Earlier this fall, the Senate Parliamentarian blocked potential inclusion of broader immigration reform in the bill as not pertinent. However, House Democrats pushed funding for the registry as a lighter way to provide help to up to millions of undocumented workers nationwide who arrived prior to 2010, including many Venezuelan, Haitian, Nicaraguan, and other refugees who settled in Florida, and who are seeking some permanent residency through various programs.
Murphy’s office did not immediately respond Thursday to a Florida Politics inquiry about the coalition’s letter.
Diaz, founder of Casa de Venezuela-Orlando, said he initially wrote to Murphy and received a couple of responses from her staff, including one which stated, “We are not blocking anything. We are asking for more clarification and information on the proposal that was submitted to the caucus last week.”
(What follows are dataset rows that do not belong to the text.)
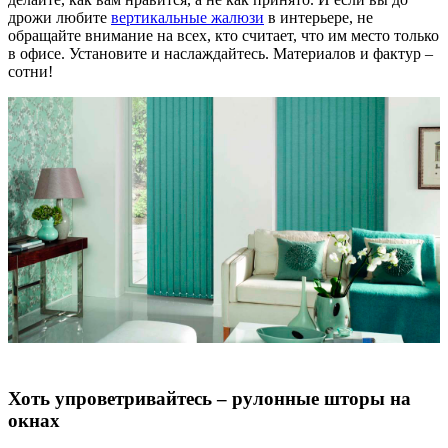
дрожи любите
вертикальные жалюзи
в интерьере, не
обращайте внимание на всех, кто считает, что им место только
в офисе. Установите и наслаждайтесь. Материалов и фактур –
сотни!
Хоть упроветривайтесь – рулонные шторы на
окнах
Diaz said that sounded like a political cop-out and did not reflect Murphy’s actions, saying she pushed for the registry to be dropped from the bill. He called on Murphy to publicly declare her support for the registry through a tweet or public statement.
“They say one thing and then she acts in another direction. It’s terrible,” he said.
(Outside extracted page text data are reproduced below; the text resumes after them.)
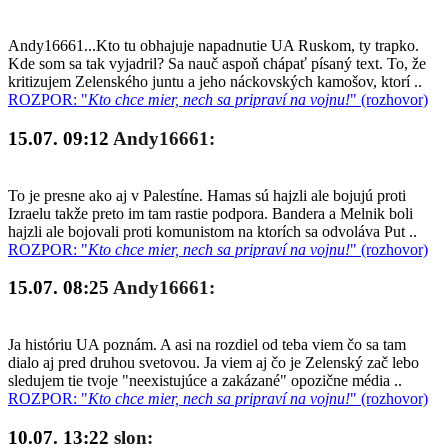
Andy16661...Kto tu obhajuje napadnutie UA Ruskom, ty trapko.
Kde som sa tak vyjadril? Sa nauč aspoň chápať písaný text. To, že
kritizujem Zelenského juntu a jeho náckovských kamošov, ktorí ..
ROZPOR: "
Kto chce mier, nech sa pripraví na vojnu!
" (rozhovor)
15.07. 09:12
Andy16661:
To je presne ako aj v Palestíne. Hamas sú hajzli ale bojujú proti
Izraelu takže preto im tam rastie podpora. Bandera a Melnik boli
hajzli ale bojovali proti komunistom na ktorích sa odvoláva Put ..
ROZPOR: "
Kto chce mier, nech sa pripraví na vojnu!
" (rozhovor)
15.07. 08:25
Andy16661:
Ja históriu UA poznám. A asi na rozdiel od teba viem čo sa tam
dialo aj pred druhou svetovou. Ja viem aj čo je Zelenský zač lebo
sledujem tie tvoje "neexistujúce a zakázané" opozične média ..
ROZPOR: "
Kto chce mier, nech sa pripraví na vojnu!
" (rozhovor)
10.07. 13:22
slon:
Murphy is herself an immigrant who benefited from America’s refugee policies. When she was an infant, her family fled communist Vietnam by boat, and were rescued at sea by the U.S. Navy. She often tells that story in her campaigns.
“We are dismayed at reports you are leading an effort to block immigration ‘registry’ in the House Budget bill which would provide a path to citizenship for millions of immigrants, including immigrants with temporary protected status or TPS, Dreamers and essential workers,” the letter declares. “You are harming the economy of Florida and playing games with the lives of Venezuelans, Haitians and other TPS holders across Florida, including your own district.”
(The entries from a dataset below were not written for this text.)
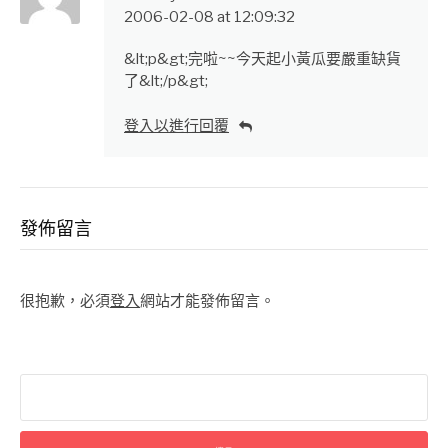
2006-02-08 at 12:09:32
&lt;p&gt;完啦~~今天起小黃瓜要嚴重缺貨
了&lt;/p&gt;
登入以進行回覆
發佈留言
很抱歉，必須
登入
網站才能發佈留言。
搜
尋
關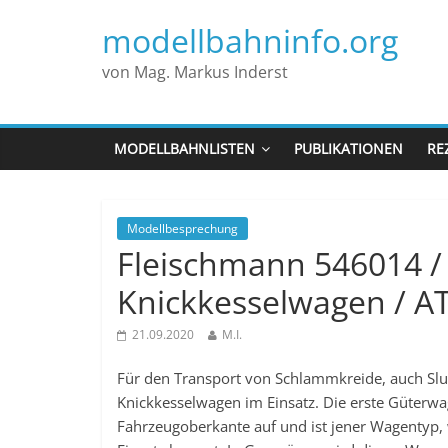
modellbahninfo.org
von Mag. Markus Inderst
MODELLBAHNLISTEN
PUBLIKATIONEN
RE
Modellbesprechung
Fleischmann 546014 /
Knickkesselwagen / A
21.09.2020
M.I.
Für den Transport von Schlammkreide, auch Slur
Knickkesselwagen im Einsatz. Die erste Güterwa
Fahrzeugoberkante auf und ist jener Wagentyp, 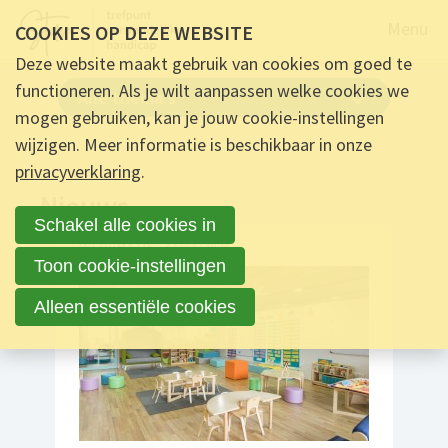
Naar de
Menu
COOKIES OP DEZE WEBSITE
Deze website maakt gebruik van cookies om goed te
functioneren. Als je wilt aanpassen welke cookies we
Alle thema's
mogen gebruiken, kan je jouw cookie-instellingen
wijzigen. Meer informatie is beschikbaar in onze
privacyverklaring
.
Nieuws
Schakel alle cookies in
INFORMATIE -
31/03/2026
Toon cookie-instellingen
Alleen essentiële cookies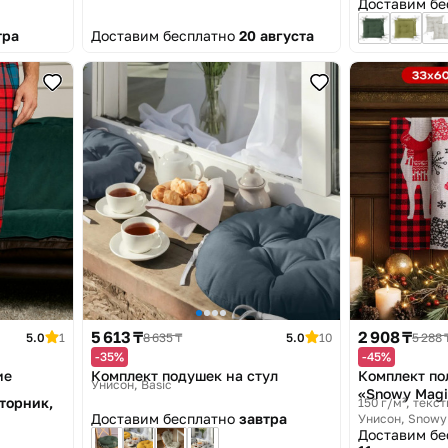
Доставим б
тра
Доставим бесплатно
20 августа
5 613 ₸
2 908 ₸
5.0
1
8 635 ₸
5.0
10
5 288 
-35%
-45%
ие
Комплект подушек на стул
Комплект по
Унисон, Basic
«Snowy Magi
вторник,
150 г/м², текст
Доставим бесплатно
завтра
Унисон, Snowy
Доставим б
The provision they seek was removed from the bill, then restored earlier this week.
The coalition includes Diaz, a leading Florida advocate for Venezuelan immigrants who over the years has stood with both Republican and Democratic allies; Smith, a three-term Democratic Representative from Orlando who is of Peruvian descent; Orange County School Board Member Johana Lopez; the Rev. Jose de Jesus Palmar; and representatives of the Immigration Partnership & Coalition Fund, the Venezuelan American Alliance; and other immigration and community groups throughout Central Florida, plus some signatories who are listed as her constituents.
Murphy’s Florida’s 7th Congressional District covers Seminole County and parts of northern and central Orange County, including neighborhoods in southern Seminole and central and eastern Orange that have large, mixed Hispanic populations.
“If you block a path to citizenship for us, with deepest respect, our families and our communities, we will not forget,” the letter reads.